Creating a check list of names on saws has made me realise that there are far far more dealers, ironmongers and factors of saws than there were what you could call true saw makers. I got this one on ebay because I couldn't read the maker's name, and the trade mark/logo was new to me. Getting it home to clean it up didn't make the name any clearer at all, as the picture shows, but I was able to identify the TM from the 1919 Register of Trade Marks of the Cutlers' Company of Sheffield, a book that runs to 1887 marks spread over about 100 pages (to be reprinted by the Tools and Trades History Society for its members sometime not far distant). I couldn't tell if the mark was meant to be a dragonfly, a butterfly or just an insect, but the butterfly turned out to be the one, the mark of John Moreton & Co, a fairly small-time cutler who originated in Wolverhampton and came to Sheffield (working mainly via a manager) in the 1870s and the name eventually disappearing in 1929. The saw is a 12inch iron back of standard design, maybe 1st quality, maybe second. Useful to complete a collection, but not one to get the blood racing.
MORETON JOHN MORETON & CO. Wolverhampton, Sheffield and London ea. 1876 - (1919) Cutlery, knives, forks, etc., and electro-plated goods Ref. 1892, 1919, 1974 Here, page 163, shows the butterfly and other trademarks.
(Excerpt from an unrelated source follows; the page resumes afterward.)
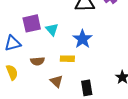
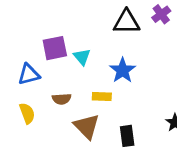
brown triangle: (56, 81) -> (87, 126), size x1.5

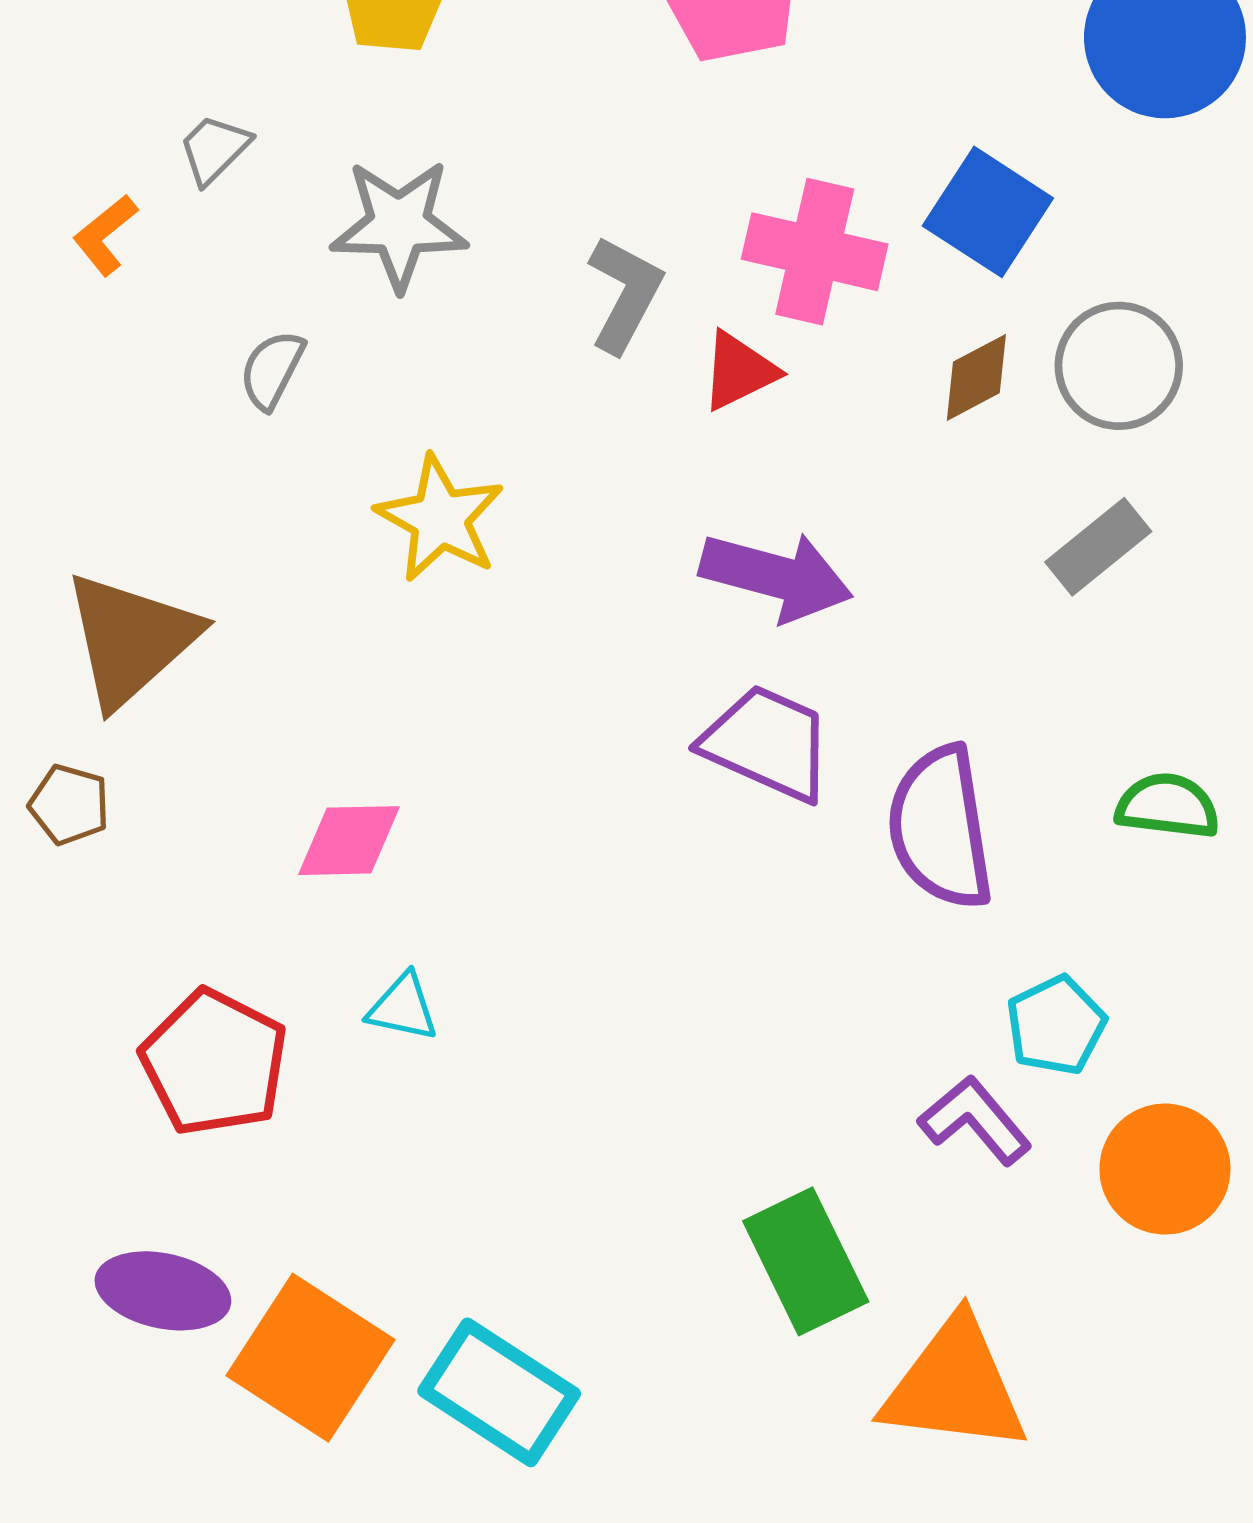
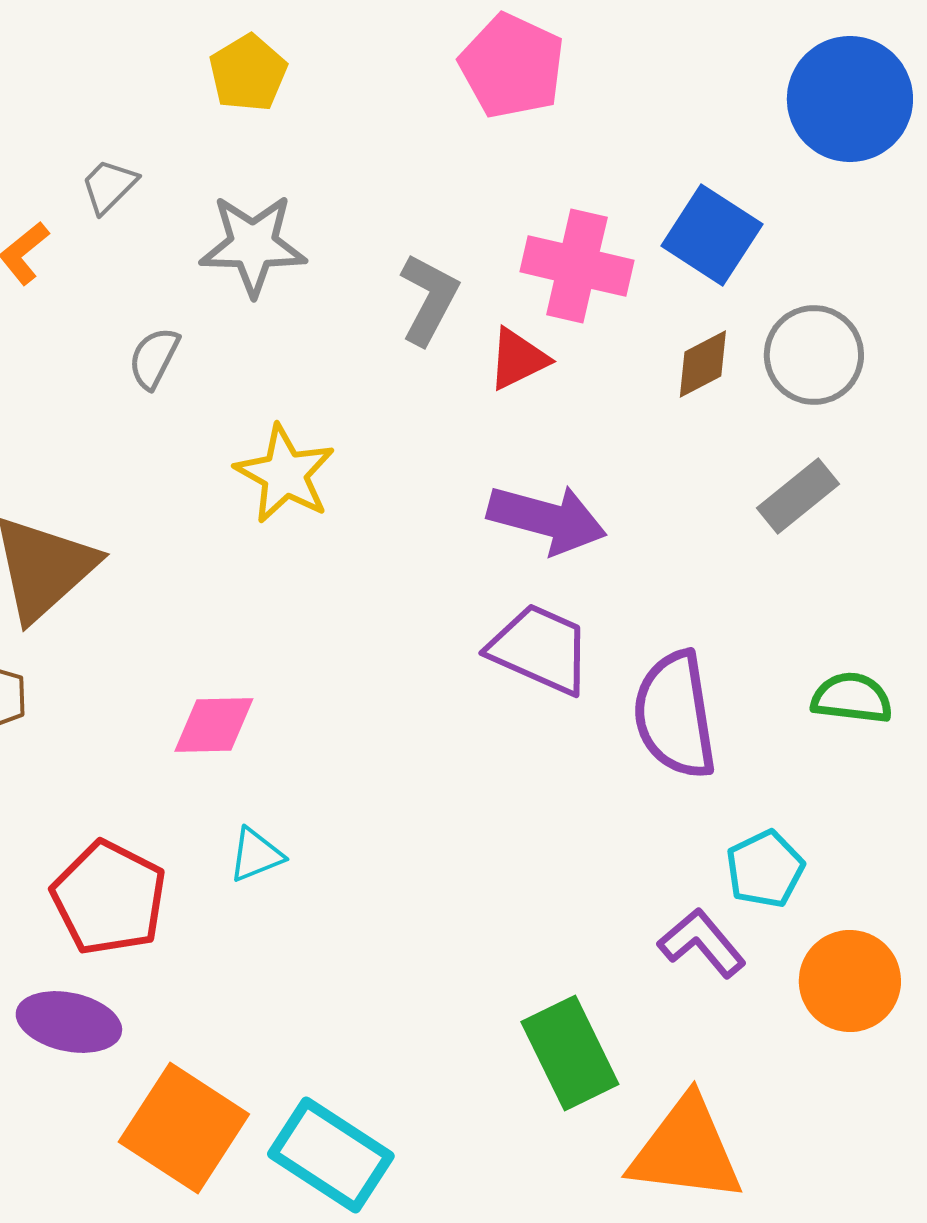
cyan triangle: (403, 1007) -> (256, 855), turned -34
purple ellipse: (163, 1291) -> (69, 1022), moved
Moreton, John (, & Co. Ltd. Manufacturers of pen & pocket knives). Residing at 101 Eyre Street, in 1911. Recorded in: Whites Directory of Sheffield & Rotherham - 1911. Moreton, John & Co. (, Manufacturers of pen & pocket knives & general merchants). Residing at 96 Carver Street, Sheffield in 1905. Recorded in: Whites Directory of Sheffield &Rotherham. Here. I really didn't expect to find anything.
Thanks for all that extra info, Toby. I may have been unfair in describing him as "small -time", although in Sheffield I think he probably was, and retained his major base and output in Staffordshire. Is the 1974 ref simply his appearance in the list of pocket-knife makers?